SALT Enables Traditional Lending Secured by Cryptocurrency
A new startup in Denver, Colorado has set out to take on the blockchain-based lending market. Secured Automated Lending Technology, or SALT for short, is a membership-based financial enterprise with its eyes set on being recognized as the first lending platform to facilitate loans collateralized by bitcoin and other cryptocurrencies.
Touted as “traditional lending secured by cryptocurrency,” SALT will allow members to leverage assets like bitcoin and ether for loan collateral. This new platform, which will be tethered to Ethereum ERC20 smart contracts, will enable borrowers to tap into “capital on demand” via its ecosystem of lenders. The major value proposition is that it provides a mechanism for supporting the value of investor holdings, while simplifying all aspects of the loan process and leveraging the power of a blockchain-centric lending market.
The following scenario illustrates a typical use case for SALT: imagine if you sold out your entire bitcoin holdings in 2016 for a luxury purchase, only to see the price shoot to the moon in 2017, resulting in a loss of all that you might have gained over the course of that period had you held on to your bitcoins.
With SALT, an investor who has collateral they wish to retain can leverage their crypto-assets for a loan. This allows them to maintain a long position with their assets while creating a greater set of options with their taxes.
The SALT loan process consists of four primary steps:
Loan Creation: a borrower sets up a membership account and then forwards their collateral to the SALT Oracle Wallet. This is a multi-signature blockchain wallet that functions as a repository for collateral while automatically managing the lending terms.

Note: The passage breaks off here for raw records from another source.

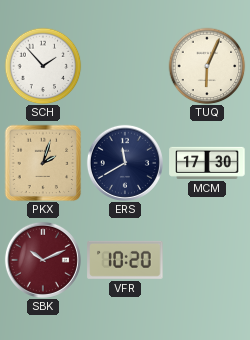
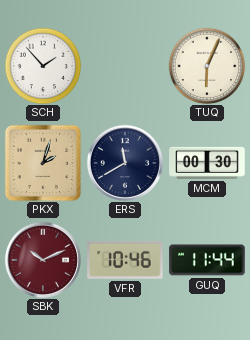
MCM: 17:30 -> 00:30
VFR: 10:20 -> 10:46
GUQ: none -> 11:44
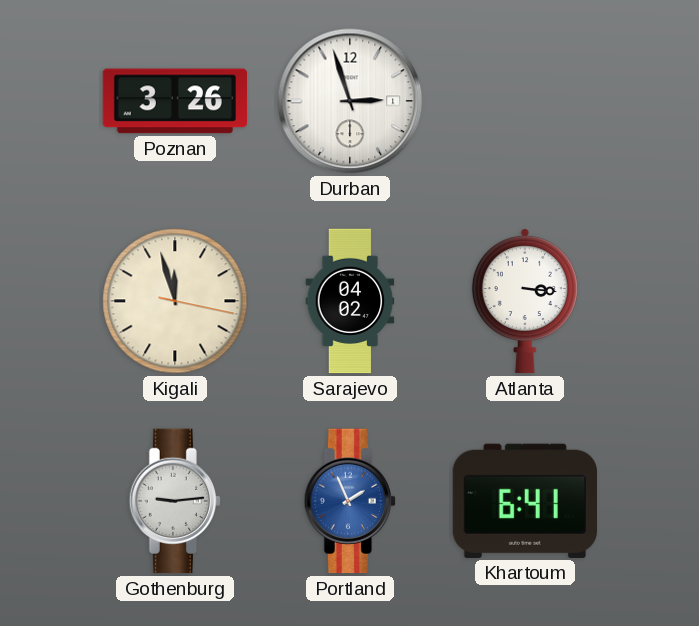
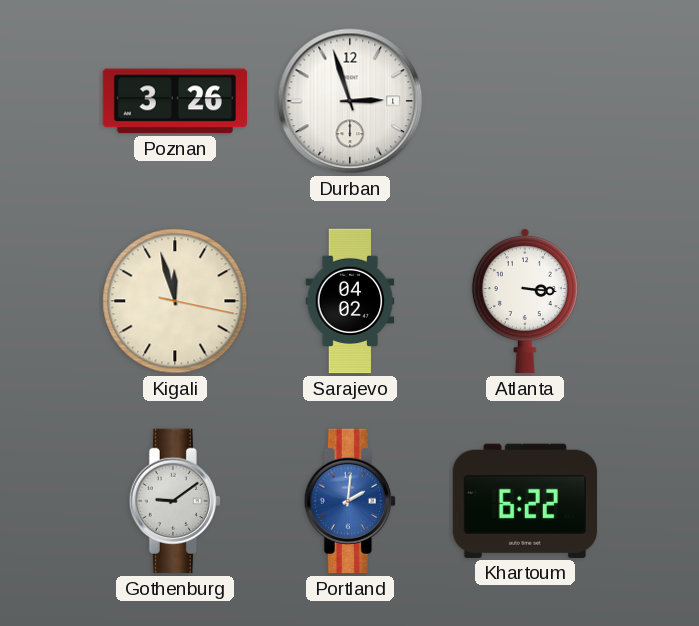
Gothenburg: 9:14 -> 9:09
Portland: 1:56 -> 2:01
Khartoum: 6:41 -> 6:22
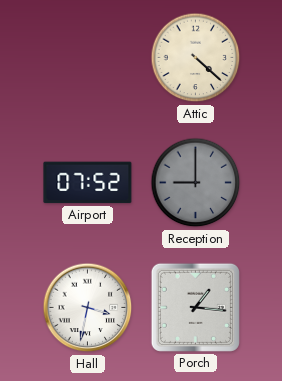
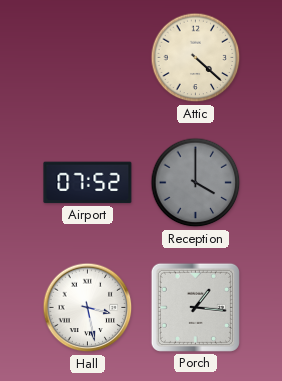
Reception: 9:00 -> 4:00
Hall: 3:32 -> 3:28
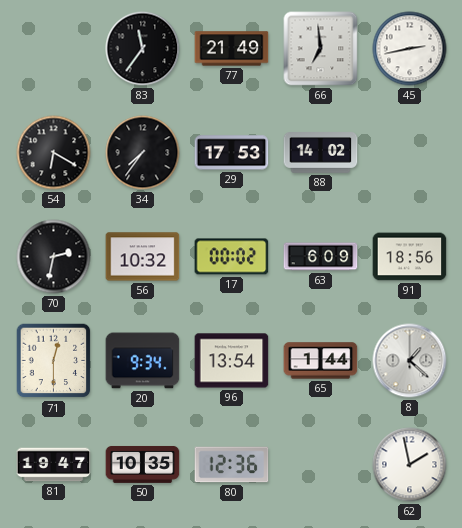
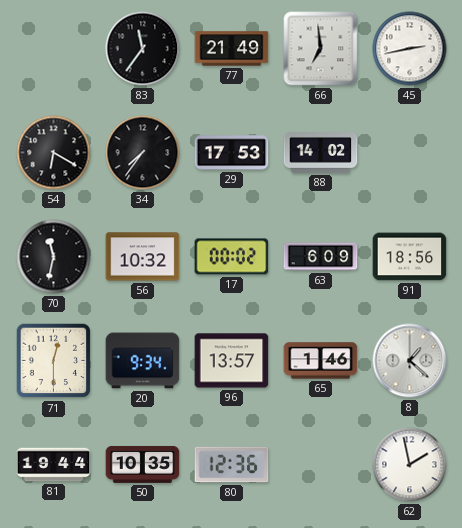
70: 2:32 -> 11:32
96: 13:54 -> 13:57
65: 1:44 -> 1:46
81: 19:47 -> 19:44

The loan funds, once approved, are transferred to the borrower’s bank account.
Loan Repayment: a borrower makes timely, periodic payments to the lender.
Loan Completion: upon repayment of the loan, the borrower will have their collateral returned.
SALT doesn’t perform credit checks on borrowers but does conduct full Anti-money Laundering (AML) and Know Your Customer (KYC) verification checks. Loans made via the platform are denominated in and repaid with traditional currencies.
Cryptocurrency assets are used only by the recipient as collateral for the loans. Borrowers can choose to pay off their loans early without being subjected to a prepayment penalty.
SALT members are not required to possess blockchain assets in order to lend on the platform. Lenders must be accredited investors in accordance with federal regulations and guidelines established by the U.S. Securities and Exchange Commission. They must also pass SALT’s Lending Suitability Test.
At the time of the company’s soft launch, Shawn Owen, CEO of SALT, told Bitcoin Magazine, “Currently, if you are a holder of blockchain assets, a large chunk of your financial wealth is not being recognized by lenders. With SALT, we see a future where virtually all of the world’s value is on blockchains, with lending reflective of our globally connected, digitized lives.”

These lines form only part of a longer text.